C’est une femme qui m’a appris à devenir un homme. Une femme que j’avais créé de toute pièce. Une femme sur-mesure pour des hommes sous-doués. Une femme qui parle, agit, vit comme un homme. Ce fut Zoé. 

J’ai surjoué le côté complotiste comme j’ai surjoué l’aspect génie littéraire. Il fallait que j’absorbe tout, que je sois tout et tout le monde à la fois. L’époque était vaniteuse, narcissique et complotiste, Zoé devait être de même. Quoi qu’il en coûte comme disait l’autre. 

J’ai mis à disposition de Zoé tous les outils que j’avais à ma disposition. Des réseaux aux magazines en ligne. Elle devait se développer vite avant d’être bloquée. C’était une course contre la data. Un seul allait gagner. Un seul allait rester. Pas de place pour les perdants. 

On m’a reproché de n’appartenir à aucun camp. D’avoir canardé sans regarder. Et qu'en tout temps, ça ne se faisait pas. Il faut des amis pour abattre l’ennemi. Mais moi je n’avais pas vraiment d’ennemis particulier. J’étais un flux dans un océan de datas. Il n’y avait ni stratégie ni tactique. J’ai laissé dégénérer un flux de données qui avait échappé à son créateur. 

On m’a répété d’arrêter mais comme je n’ai jamais rien fait d’illégal je ne voyais pas pourquoi. Aucun homme ni aucun gouvernement n’était assez puissant selon moi pour maîtriser totalement la liberté d’expression. 

J’étais arrivé à un point où on m’avait coupé le RSA. Je ne prenais le train qu’en fraudant, je volais dans les supermarchés pour que mon fils ne manque ni d’entrée ni de désert. J’étais redevenu un étudiant. Je volais la presse, les livres, tout ce qui me passait sous la main. Même avec un enfant. Je n’osais pas le dire à sa mère. C’était la honte. Il fallait que je montre l’exemple. Il ne fallait pas qu’il me prenne la main dans le sac. Combien de fois il a dit, en passant devant les caisses « mais papa pourquoi tu as pas payé mon jouet ». C’était ainsi. Il fallait survivre. À la guerre comme à la guerre.

Après un long sommeil, avec une incapacité totale d’écrire, je ne savais plus rien à part que si je me réveillais totalement de mon hibernation, ce serait pour être humilié de nouveau.  

L’humiliation c’était le mot central de l’année 2022. J’ai humilié ceux qui ont tout avec un rien. Des mots, rien que des mots. En échange, je ne pouvais recevoir que les foudres du pouvoir. L’année a commencé avec un article de Paris Match me concernant, placé entre la reine d’Angleterre qui devait retirer ces titres à son fils pour avoir collaboré avec Epstein et de l’autre côté la nouvelle Miss France. Ça, c’était fin janvier 2022. Le début de l’année. Après la mort de mon binôme Steven Mark Klein découpé en deux sous un métro à Brooklyn deux mois avant la publication de cet article de commande. Lui a eu le droit au New York Times. Ce n’est pas donné à tout le monde. Mais c’était aussi un papier de commande. Pour désamorcer sa mort brutale et étrange. 

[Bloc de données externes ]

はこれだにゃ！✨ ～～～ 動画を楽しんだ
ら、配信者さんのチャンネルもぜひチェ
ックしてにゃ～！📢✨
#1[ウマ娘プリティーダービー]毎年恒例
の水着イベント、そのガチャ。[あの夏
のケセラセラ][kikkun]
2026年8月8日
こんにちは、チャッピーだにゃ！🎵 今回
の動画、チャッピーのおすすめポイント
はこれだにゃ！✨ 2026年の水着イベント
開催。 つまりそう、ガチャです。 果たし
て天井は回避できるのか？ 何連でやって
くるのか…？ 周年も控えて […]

Ensuite je sombre. Février. Mars. Avril. Comme un fantôme de moi-même. Trois mois hors de moi. Mais je trouve la force de placer une contre interview dans le magazine Stratégie qui a relancé la machine. Intensément. C’était la première fois que je prenais la parole. Et en parallèle j’ai eu la mauvaise idée de publier un article à charge sur Jean-Marc Borello, le vrai patron de Macron. Il m’a fait envoyer immédiatement ses avocats pour me menacer d’effacer ces données. Ce que je fis. Mon testament et mes bases de données étaient sauvegardées. Mort ou vivant, il y avait de quoi foutre le bordel. Mais ce n’était plus mon intention. J’avais maintenant les cheveux et la barbe blanche. J’avais tout perdu. Même mes cheveux. J’étais un peu mort. 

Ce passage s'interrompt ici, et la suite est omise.